What is Java Parallel Stream?

What is Java Parallel Stream?

Java 8 introduced the concept of parallel streams, which allow for utilizing the power of multi-core machines to improve performance. Parallel streams can be a great tool for performing CPU-intensive tasks more efficiently.

So, then we should use parallel streams everywhere, right?

Not necessarily.

It’s important to consider the various factors and limitations when using parallel streams and to weigh the performance benefits they can offer. In this article, we will explore the different considerations and limitations to keep in mind when using parallel streams, as well as the potential performance gains they can provide.

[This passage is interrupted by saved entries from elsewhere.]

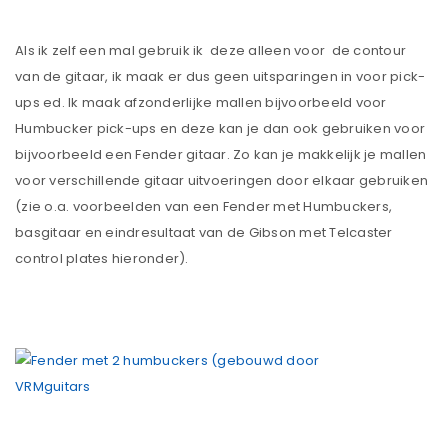
Als ik zelf een mal gebruik ik deze alleen voor de contour
van de gitaar, ik maak er dus geen uitsparingen in voor pick-
ups ed. Ik maak afzonderlijke mallen bijvoorbeeld voor
Humbucker pick-ups en deze kan je dan ook gebruiken voor
bijvoorbeeld een Fender gitaar. Zo kan je makkelijk je mallen
voor verschillende gitaar uitvoeringen door elkaar gebruiken
(zie o.a. voorbeelden van een Fender met Humbuckers,
basgitaar en eindresultaat van de Gibson met Telcaster
control plates hieronder).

Sequential Stream Vs Parallel Stream

The Stream package was introduced in Java 8 as a powerful tool for processing data collections. It should not be confused with the Java I/O streams, which handle input and output operations.

Features of Stream include:

  • Streams act as a wrapper around a data source, such as an array or collection, and provide operations to work with the elements of the data source.

  • Stream elements can only be visited once, after which they cannot be accessed again. To visit the same elements again, a new stream must be created.

  • Operations performed on a stream do not modify the source data and instead create a new stream with the result of the operation.

  • Streams provide a wide range of functions, such as filter, map, find, match, and more, to aid in data processing and manipulation.

Sequential Stream:

Sequential stream tasks run in sequence on a single core using a single thread to process. A stream that is not specified as parallel is processed one by one. Thus, Sequential stream does not take advantage of a multi-core processor.

import java.util.Arrays;
import java.util.stream.IntStream;

public class StreamDemo {
 public static void main(String[] args) {
  StreamDemo streamDemo = new StreamDemo();

  streamDemo.sequentialStream();
 }

 public void sequentialStream() {
  System.out.println("Sequential Stream");
  System.out.println("-------------------------------------");
  this.createAnArrayStream(10)
    .forEach(this::processElement);
 }

 public void processElement(int i) {
  System.out.println("Element " + i + " Processing on " + Thread.currentThread().getName());
 }

 public IntStream createAnArrayStream(int size) {
  int[] result = new int[size];
  for (int i=0;i<size;i++){
   result[i]=i;
  }
  return Arrays.stream(result);
 }
}

Output for the above program:

Sequential Stream
-------------------------------------
Element 0 Processing on main
Element 1 Processing on main
Element 2 Processing on main
Element 3 Processing on main
Element 4 Processing on main
Element 5 Processing on main
Element 6 Processing on main
Element 7 Processing on main
Element 8 Processing on main
Element 9 Processing on main

Parallel Stream:

Parallel streams divide a task into multiple subtasks and utilize multiple cores to process them simultaneously. These streams are specified by calling the parallelStream() method on the Collections interface or the parallel() method on the BaseStream interface.”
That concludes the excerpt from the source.